Fire-Detection-Siglip2
Property | Value |
---|---|
Base Model | google/siglip2-base-patch16-224 |
Task Type | Image Classification |
Model URL | Hugging Face |
Accuracy | 99.41% |
What is Fire-Detection-Siglip2?
Fire-Detection-Siglip2 is a specialized vision-language model fine-tuned from the SiglipForImageClassification architecture. It excels at detecting and classifying images into three distinct categories: fire, smoke, or normal conditions, achieving remarkable accuracy across all classes.
Implementation Details
The model utilizes the transformers library and can be easily integrated into existing pipelines. It processes RGB images and returns probability scores for each classification category. With precision scores of 99.40% for fire detection, 98.92% for normal conditions, and 99.90% for smoke detection, it demonstrates exceptional reliability across all classification tasks.

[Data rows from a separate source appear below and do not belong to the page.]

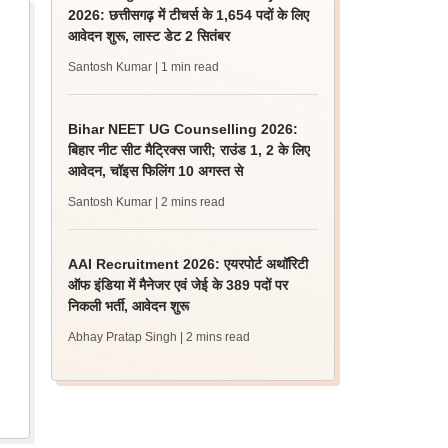
2026: छत्तीसगढ़ में टीचर्स के 1,654 पदों के लिए
आवेदन शुरू, लास्ट डेट 2 सितंबर
Santosh Kumar
| 1 min read
Bihar NEET UG Counselling 2026:
बिहार नीट सीट मैट्रिक्स जारी; राउंड 1, 2 के लिए
आवेदन, चॉइस फिलिंग 10 अगस्त से
Santosh Kumar
| 2 mins read
AAI Recruitment 2026: एयरपोर्ट अथॉरिटी
ऑफ इंडिया में मैनेजर एवं जेई के 389 पदों पर
निकली भर्ती, आवेदन शुरू
Abhay Pratap Singh
| 2 mins read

- Built on SiglipForImageClassification architecture
- Processes images through a specialized image processor
- Returns probability distributions across three classes
- Implements torch-based inference pipeline
Core Capabilities
- Real-time fire detection in image data
- Smoke presence identification
- Normal condition verification
- Integration with surveillance systems
- Support for automated monitoring solutions
Frequently Asked Questions
Q: What makes this model unique?
The model's exceptional accuracy across all three classification categories (fire, smoke, and normal conditions) makes it particularly reliable for safety-critical applications. Its high precision scores (99.40% for fire, 98.92% for normal, and 99.90% for smoke) demonstrate its robustness in real-world scenarios.
Q: What are the recommended use cases?
The model is ideal for fire safety monitoring, early warning systems, disaster prevention, and smart home IoT integration. It can be implemented in surveillance systems, automated monitoring solutions, and emergency response applications where reliable fire and smoke detection is crucial.